There was finally bipartisan agreement over one aspect of the Affordable Care Act on Thursday, when lawmakers from both parties on the House Energy and Commerce Committee attacked two executives from the contractors responsible for building healthcare.gov over the website’s snafus. In a political ritual almost as old as and deeply reminiscent of the human sacrifices practiced by the Maya, Cheryl Campbell, a senior vice president at CGI Federal, which was the lead contractor on federal health exchange and its website as well as Andrew Slavitt of Quality Software Services Inc, a subdivision of United Healthcare, were berated by lawmakers from both parties.
Congressmen didn’t just berate the contractors for incompetence, they also used them to score political points. When Democrats like Maryland Congressman John Sarbanes asked if the website failures had any connection to the underlying law, the contractors said no. Several Republican congressmen pressed the contractors on whether, if they were President Obama, they would have let healthcare.gov launch. Needless to say, the executives under question declined to put themselves in the President’s shoes.
There were plenty of partisan fireworks, too. After Rep. Joe Barton (R-TX) claimed that part of the source code in the website violated federal health privacy laws under HIPAA, he provoked the ire of Rep. Frank Pallone (D-NJ). Pallone thought that Barton’s question turned it into “monkey court,” arguing that since health information isn’t needed to enroll—as pre-existing conditions are irrelevant under Obamacare—HIPAA doesn’t apply.

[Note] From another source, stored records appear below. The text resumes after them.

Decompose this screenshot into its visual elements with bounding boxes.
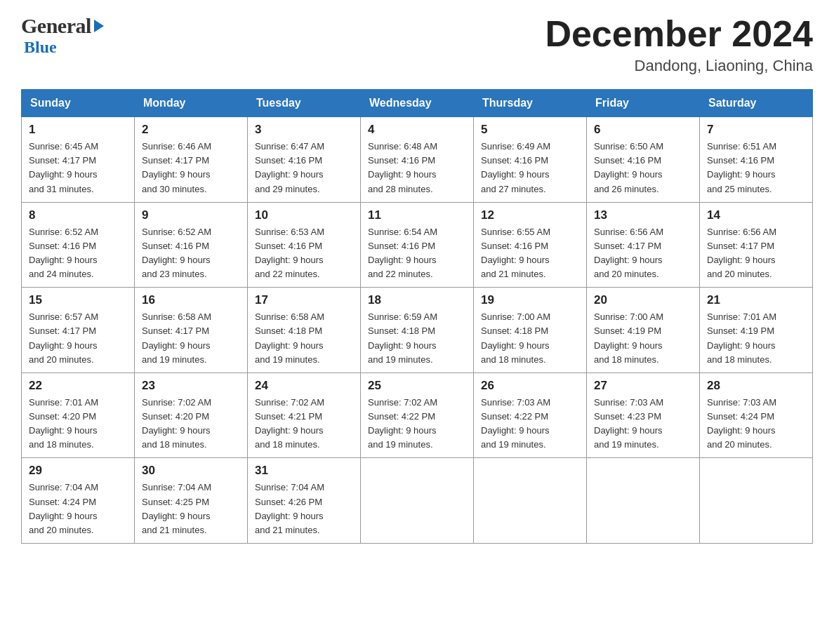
day-info: Sunrise: 6:49 AMSunset: 4:16 PMDaylight:… <box>481 140 579 196</box>
day-cell: 7Sunrise: 6:51 AMSunset: 4:16 PMDaylight… <box>700 117 813 203</box>
day-cell: 9Sunrise: 6:52 AMSunset: 4:16 PMDaylight… <box>135 202 248 288</box>
weekday-header-saturday: Saturday <box>700 90 813 117</box>
day-number: 18 <box>368 293 466 307</box>
day-info: Sunrise: 7:02 AMSunset: 4:22 PMDaylight:… <box>368 396 466 452</box>
week-row-3: 15Sunrise: 6:57 AMSunset: 4:17 PMDayligh… <box>22 288 813 373</box>
logo-general-text: General <box>21 14 91 38</box>
day-info: Sunrise: 6:59 AMSunset: 4:18 PMDaylight:… <box>368 310 466 367</box>
day-info: Sunrise: 7:02 AMSunset: 4:21 PMDaylight:… <box>255 396 353 452</box>
title-area: December 2024 Dandong, Liaoning, China <box>545 14 813 75</box>
day-number: 16 <box>142 293 240 307</box>
day-info: Sunrise: 7:01 AMSunset: 4:20 PMDaylight:… <box>29 396 127 452</box>
day-number: 15 <box>29 293 127 307</box>
day-cell: 14Sunrise: 6:56 AMSunset: 4:17 PMDayligh… <box>700 202 813 288</box>
day-cell: 16Sunrise: 6:58 AMSunset: 4:17 PMDayligh… <box>135 288 248 373</box>
day-cell: 20Sunrise: 7:00 AMSunset: 4:19 PMDayligh… <box>587 288 700 373</box>
day-cell <box>587 458 700 544</box>
day-cell: 15Sunrise: 6:57 AMSunset: 4:17 PMDayligh… <box>22 288 135 373</box>
day-info: Sunrise: 7:04 AMSunset: 4:24 PMDaylight:… <box>29 481 127 537</box>
day-cell: 22Sunrise: 7:01 AMSunset: 4:20 PMDayligh… <box>22 373 135 458</box>
day-info: Sunrise: 7:03 AMSunset: 4:23 PMDaylight:… <box>594 396 692 452</box>
day-number: 28 <box>707 379 805 393</box>
weekday-header-thursday: Thursday <box>474 90 587 117</box>
day-cell: 4Sunrise: 6:48 AMSunset: 4:16 PMDaylight… <box>361 117 474 203</box>
day-number: 24 <box>255 379 353 393</box>
day-number: 17 <box>255 293 353 307</box>
day-cell <box>700 458 813 544</box>
day-cell: 2Sunrise: 6:46 AMSunset: 4:17 PMDaylight… <box>135 117 248 203</box>
day-cell: 17Sunrise: 6:58 AMSunset: 4:18 PMDayligh… <box>248 288 361 373</box>
day-info: Sunrise: 6:55 AMSunset: 4:16 PMDaylight:… <box>481 225 579 282</box>
day-info: Sunrise: 7:03 AMSunset: 4:24 PMDaylight:… <box>707 396 805 452</box>
week-row-1: 1Sunrise: 6:45 AMSunset: 4:17 PMDaylight… <box>22 117 813 203</box>
day-number: 25 <box>368 379 466 393</box>
day-cell: 27Sunrise: 7:03 AMSunset: 4:23 PMDayligh… <box>587 373 700 458</box>
calendar-table: SundayMondayTuesdayWednesdayThursdayFrid… <box>21 89 813 544</box>
day-info: Sunrise: 6:52 AMSunset: 4:16 PMDaylight:… <box>29 225 127 282</box>
day-number: 1 <box>29 123 127 137</box>
day-number: 7 <box>707 123 805 137</box>
day-cell: 11Sunrise: 6:54 AMSunset: 4:16 PMDayligh… <box>361 202 474 288</box>
day-info: Sunrise: 7:04 AMSunset: 4:25 PMDaylight:… <box>142 481 240 537</box>
day-number: 4 <box>368 123 466 137</box>
month-year-title: December 2024 <box>545 14 813 54</box>
day-cell: 30Sunrise: 7:04 AMSunset: 4:25 PMDayligh… <box>135 458 248 544</box>
location-subtitle: Dandong, Liaoning, China <box>545 57 813 75</box>
weekday-header-friday: Friday <box>587 90 700 117</box>
day-info: Sunrise: 6:47 AMSunset: 4:16 PMDaylight:… <box>255 140 353 196</box>
day-number: 29 <box>29 464 127 478</box>
day-cell: 28Sunrise: 7:03 AMSunset: 4:24 PMDayligh… <box>700 373 813 458</box>
day-info: Sunrise: 6:53 AMSunset: 4:16 PMDaylight:… <box>255 225 353 282</box>
day-info: Sunrise: 6:52 AMSunset: 4:16 PMDaylight:… <box>142 225 240 282</box>
day-cell: 18Sunrise: 6:59 AMSunset: 4:18 PMDayligh… <box>361 288 474 373</box>
day-cell: 1Sunrise: 6:45 AMSunset: 4:17 PMDaylight… <box>22 117 135 203</box>
weekday-header-monday: Monday <box>135 90 248 117</box>
logo-blue-text: Blue <box>24 38 57 57</box>
day-info: Sunrise: 7:02 AMSunset: 4:20 PMDaylight:… <box>142 396 240 452</box>
logo-arrow-icon <box>94 20 104 32</box>
page-header: General Blue December 2024 Dandong, Liao… <box>21 14 813 75</box>
day-info: Sunrise: 6:56 AMSunset: 4:17 PMDaylight:… <box>707 225 805 282</box>
day-number: 30 <box>142 464 240 478</box>
day-cell: 6Sunrise: 6:50 AMSunset: 4:16 PMDaylight… <box>587 117 700 203</box>
week-row-2: 8Sunrise: 6:52 AMSunset: 4:16 PMDaylight… <box>22 202 813 288</box>
day-cell: 3Sunrise: 6:47 AMSunset: 4:16 PMDaylight… <box>248 117 361 203</box>
day-number: 13 <box>594 208 692 222</box>
day-info: Sunrise: 6:51 AMSunset: 4:16 PMDaylight:… <box>707 140 805 196</box>
day-cell: 12Sunrise: 6:55 AMSunset: 4:16 PMDayligh… <box>474 202 587 288</box>
day-info: Sunrise: 6:46 AMSunset: 4:17 PMDaylight:… <box>142 140 240 196</box>
day-number: 3 <box>255 123 353 137</box>
day-cell: 5Sunrise: 6:49 AMSunset: 4:16 PMDaylight… <box>474 117 587 203</box>
day-cell: 31Sunrise: 7:04 AMSunset: 4:26 PMDayligh… <box>248 458 361 544</box>
day-number: 22 <box>29 379 127 393</box>
day-number: 12 <box>481 208 579 222</box>
day-number: 23 <box>142 379 240 393</box>
day-cell: 19Sunrise: 7:00 AMSunset: 4:18 PMDayligh… <box>474 288 587 373</box>
day-info: Sunrise: 6:58 AMSunset: 4:18 PMDaylight:… <box>255 310 353 367</box>
week-row-5: 29Sunrise: 7:04 AMSunset: 4:24 PMDayligh… <box>22 458 813 544</box>
day-number: 20 <box>594 293 692 307</box>
day-info: Sunrise: 6:45 AMSunset: 4:17 PMDaylight:… <box>29 140 127 196</box>
day-info: Sunrise: 6:54 AMSunset: 4:16 PMDaylight:… <box>368 225 466 282</box>
day-cell <box>361 458 474 544</box>
day-cell: 8Sunrise: 6:52 AMSunset: 4:16 PMDaylight… <box>22 202 135 288</box>
weekday-header-row: SundayMondayTuesdayWednesdayThursdayFrid… <box>22 90 813 117</box>
logo: General Blue <box>21 14 104 57</box>
day-number: 14 <box>707 208 805 222</box>
day-number: 6 <box>594 123 692 137</box>
day-info: Sunrise: 7:00 AMSunset: 4:19 PMDaylight:… <box>594 310 692 367</box>
day-cell: 23Sunrise: 7:02 AMSunset: 4:20 PMDayligh… <box>135 373 248 458</box>
day-cell: 26Sunrise: 7:03 AMSunset: 4:22 PMDayligh… <box>474 373 587 458</box>
day-info: Sunrise: 7:00 AMSunset: 4:18 PMDaylight:… <box>481 310 579 367</box>
day-number: 27 <box>594 379 692 393</box>
weekday-header-wednesday: Wednesday <box>361 90 474 117</box>
day-number: 21 <box>707 293 805 307</box>
day-info: Sunrise: 7:03 AMSunset: 4:22 PMDaylight:… <box>481 396 579 452</box>
day-number: 5 <box>481 123 579 137</box>
day-cell: 24Sunrise: 7:02 AMSunset: 4:21 PMDayligh… <box>248 373 361 458</box>
day-info: Sunrise: 7:04 AMSunset: 4:26 PMDaylight:… <box>255 481 353 537</box>
week-row-4: 22Sunrise: 7:01 AMSunset: 4:20 PMDayligh… <box>22 373 813 458</box>
day-number: 8 <box>29 208 127 222</box>
day-info: Sunrise: 6:48 AMSunset: 4:16 PMDaylight:… <box>368 140 466 196</box>
day-info: Sunrise: 6:57 AMSunset: 4:17 PMDaylight:… <box>29 310 127 367</box>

But while the congressmen squabbled amongst themselves and berated the witnesses, this all felt like prelude. After all, contractors are easy targets and the failures of the federal exchange’s website are self-evident. The main event will be on October 30, when Kathleen Sebelius, the Secretary of Health and Human Services, testifies before the committee. Sebelius has already faced calls from a number of GOP lawmakers to resign. Her testimony may not be another “monkey court,” but it almost certainly will be a media circus.